Gulzar doesn't ask for a tip but asks if I want to share a beer tonight, which of course I'm buying. I gave him the money for it as he's been absolutely great to have around. I'm not sure I'd have ventured out by myself if not for him! I'm still contemplating how my exit out of Srinaga will be. Not counting tonight, I'll have 5 more nights here. I'm not sure I can last that long, largely due to the poor quality of food. Even though my fear of being kidnapped or being stripped clean of all my belongings are dissipating, I mostly just want to hang around the room so I can do my yoga, read and write. The fact that I don't have any cell phone reception in this region of India that tourists are highly adviced against visiting is what's freaking me out quite a bit. Thankfully, Mr. Bahtook took me to a travel agent friend who let me use his computer for about 15-20 minutes while both men just waited around for me to finish.
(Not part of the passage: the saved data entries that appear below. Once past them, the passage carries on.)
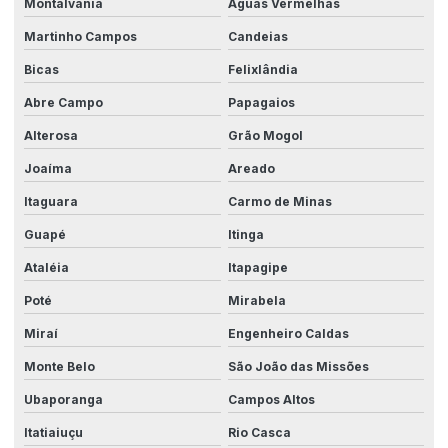
Montalvânia
Águas Vermelhas
Martinho Campos
Candeias
Bicas
Felixlândia
Abre Campo
Papagaios
Alterosa
Grão Mogol
Joaíma
Areado
Itaguara
Carmo de Minas
Guapé
Itinga
Ataléia
Itapagipe
Poté
Mirabela
Miraí
Engenheiro Caldas
Monte Belo
São João das Missões
Ubaporanga
Campos Altos
Itatiaiuçu
Rio Casca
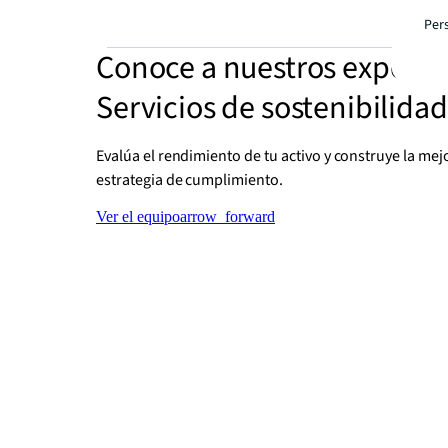
Per
Conoce a nuestros experto
Servicios de sostenibilidad
Evalúa el rendimiento de tu activo y construye la mej
estrategia de cumplimiento.
Ver el equipo
arrow_forward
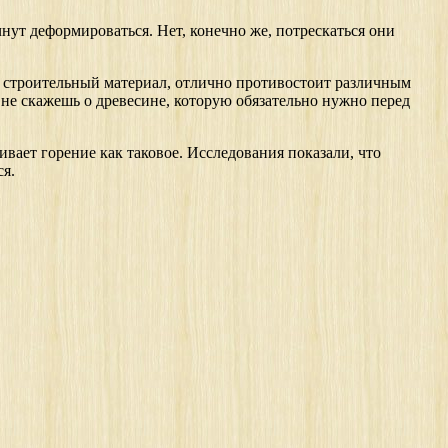
нут деформироваться. Нет, конечно же, потрескаться они
к строительный материал, отлично противостоит различным
 не скажешь о древесине, которую обязательно нужно перед
ивает горение как таковое. Исследования показали, что
ся.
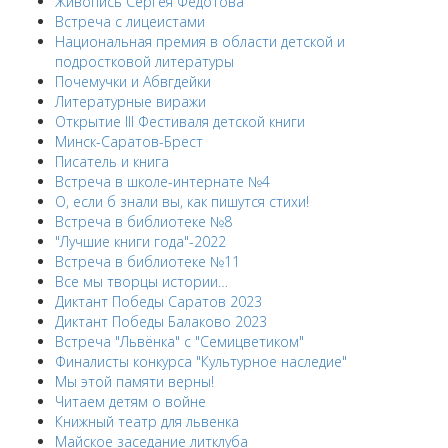
Живопись Сергея Федотова
Встреча с лицеистами
Национальная премия в области детской и
подростковой литературы
Почемучки и Абвгдейки
Литературные виражи
Открытие III Фестиваля детской книги
Минск-Саратов-Брест
Писатель и книга
Встреча в школе-интернате №4
О, если б знали вы, как пишутся стихи!
Встреча в библиотеке №8
"Лучшие книги года"-2022
Встреча в библиотеке №11
Все мы творцы истории…
Диктант Победы Саратов 2023
Диктант Победы Балаково 2023
Встреча "Львёнка" с "Семицветиком"
Финалисты конкурса "Культурное наследие"
Мы этой памяти верны!
Читаем детям о войне
Книжный театр для львенка
Майское заседание литклуба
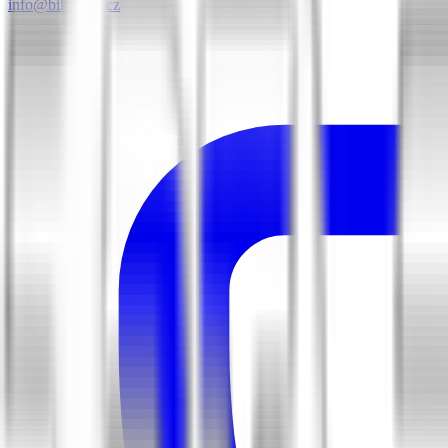
info@biketime.cz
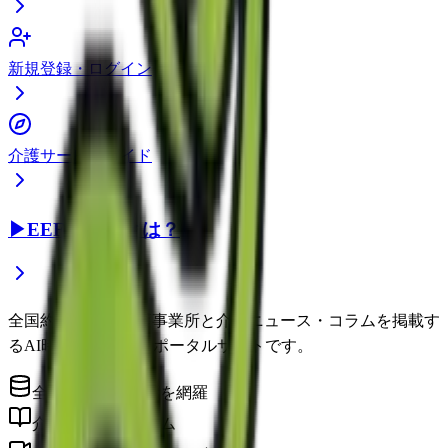
新規登録・ログイン
介護サービスガイド
▶
EEFUL DBとは？
全国約22万件の介護事業所と介護ニュース・コラムを掲載す
るAI時代の介護情報ポータルサイトです。
全国の介護事業所を網羅
介護に役立つコラム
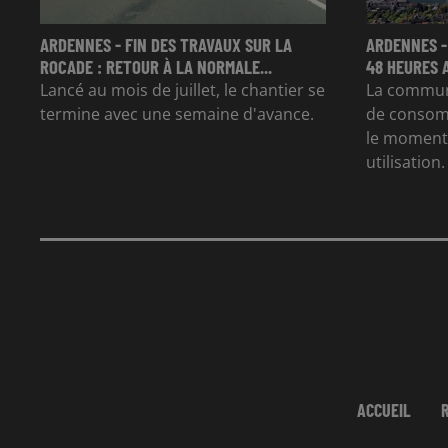
ARDENNES - FIN DES TRAVAUX SUR LA
ARDENNES -
ROCADE : RETOUR À LA NORMALE...
48 HEURES 
Lancé au mois de juillet, le chantier se
La commun
termine avec une semaine d'avance.
de consom
le moment 
utilisation.
ACCUEIL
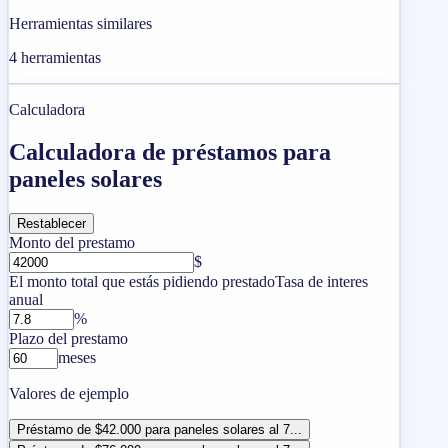
Herramientas similares
4
herramientas
Calculadora
Calculadora de préstamos para
paneles solares
Restablecer
Monto del prestamo
$
El monto total que estás pidiendo prestado
Tasa de interes
anual
%
Plazo del prestamo
meses
Valores de ejemplo
Préstamo de $42.000 para paneles solares al 7...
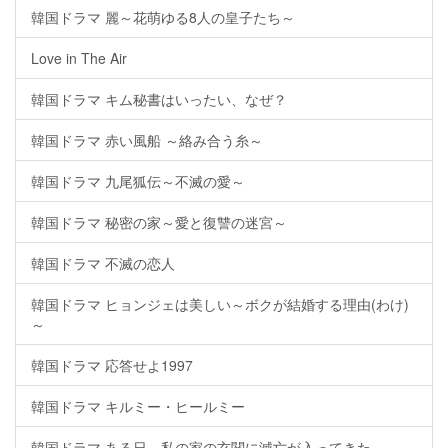
韓国ドラマ 麗～花萌ゆる8人の皇子たち～
Love in The Air
韓国ドラマ キム秘書はいったい、なぜ？
韓国ドラマ 赤い風船 ～絡み合う糸～
韓国ドラマ 九尾狐伝～不滅の愛～
韓国ドラマ 秘密の家～愛と復讐の迷宮～
韓国ドラマ 不滅の恋人
韓国ドラマ ヒョンジェは美しい～ボクが結婚する理由(わけ)
～
韓国ドラマ 応答せよ1997
韓国ドラマ キルミー・ヒールミー
韓国ドラマ ある日、私の家の玄関に滅亡が入ってきた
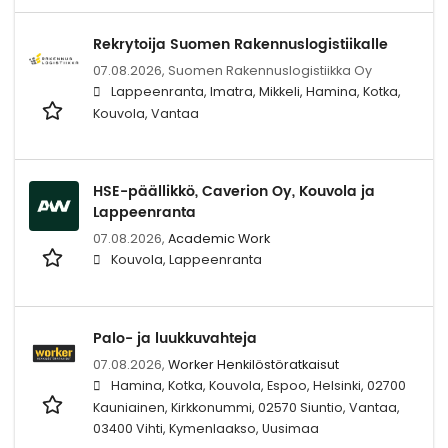
Rekrytoija Suomen Rakennuslogistiikalle
07.08.2026,
Suomen Rakennuslogistiikka Oy
Lappeenranta, Imatra, Mikkeli, Hamina, Kotka,
Kouvola, Vantaa
HSE-päällikkö, Caverion Oy, Kouvola ja
Lappeenranta
07.08.2026,
Academic Work
Kouvola, Lappeenranta
Palo- ja luukkuvahteja
07.08.2026,
Worker Henkilöstöratkaisut
Hamina, Kotka, Kouvola, Espoo, Helsinki, 02700
Kauniainen, Kirkkonummi, 02570 Siuntio, Vantaa,
03400 Vihti, Kymenlaakso, Uusimaa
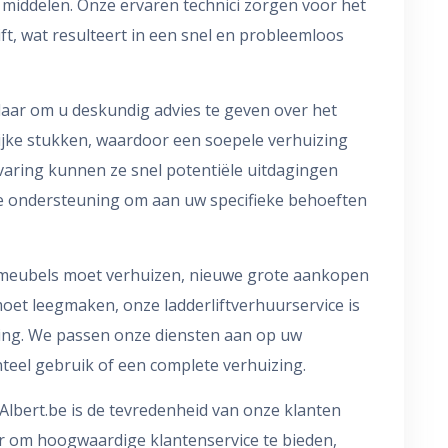
 middelen. Onze ervaren technici zorgen voor het
ft, wat resulteert in een snel en probleemloos
aar om u deskundig advies te geven over het
ijke stukken, waardoor een soepele verhuizing
aring kunnen ze snel potentiële uitdagingen
ke ondersteuning om aan uw specifieke behoeften
 meubels moet verhuizen, nieuwe grote aankopen
et leegmaken, onze ladderliftverhuurservice is
sing. We passen onze diensten aan op uw
teel gebruik of een complete verhuizing.
tAlbert.be is de tevredenheid van onze klanten
ar om hoogwaardige klantenservice te bieden,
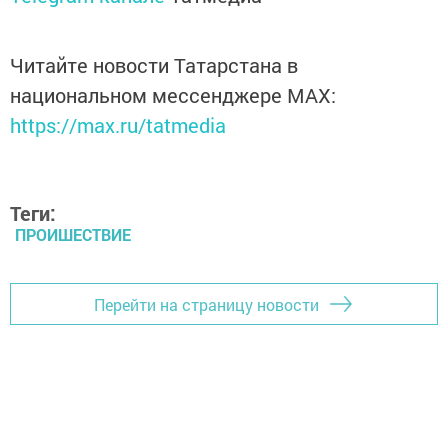
Читайте новости Татарстана в
национальном мессенджере MАХ:
https://max.ru/tatmedia
Теги:
ПРОИШЕСТВИЕ
Перейти на страницу новости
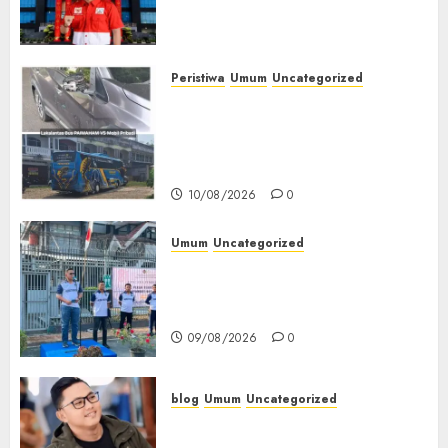
Desak Kejari dan Polres Buka
Perkembangan Perkara
10/08/2026
0
Peristiwa
Umum
Uncategorized
Bus Paimaham Alami Insiden
Lakalantas di Lubuklinggau,
Pihak Loket Masih Tunggu
Keputusan Perusahaan
10/08/2026
0
Umum
Uncategorized
‎Sambut HUT RI ke-81, Lapas
Empat Lawang Gelar Pekan
Olahraga
09/08/2026
0
blog
Umum
Uncategorized
Tampu Bolon: Semula Bersua
Setia, Retak Kaca di Bibir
Late afternoon, Mr. Bahtook proceeds to drive me over to another "friend's" house to discuss an expedition for my remaining time in Kashmir. He drives through the same part of town Gulzar and I had been walking around, and then through some residential area with high walls encircling properties, which he touts as the rich area. My limited experience being in a muslim state brings forth imagery of Afghanistan I've seen on TV, especially when several bearded men walk out from one of the doors of these walls with traditional white muslim outfits and caps. But I retain my cool. Between my sad state of stereotyping and the less mad than Delhi traffic, my heart is still beating a pitter-patter that will probably register unhealthy on an electrocardiograph. I've spotted a handful of caucasian tourist who've become my points of confidence building. I figured between them and me, they're likely to get kidnapped first!

Dinner is rice and a vegetable curry that I eat heartily. This time, I escape to my room as quickly and quietly as I can, while no one is around me! I'm not sure why I feel obligated to to do any particular thing around the house. Perhaps because everything is so foreign to me. So I'm being watchful about what I say or do, lest they start yelling at me in the high intensity tone they seem to engage in conversation often. Gulzar has brought me an extra blanket and we sat chatting about life and relationships over the one bottle of beer. I know I will sleep well tonight!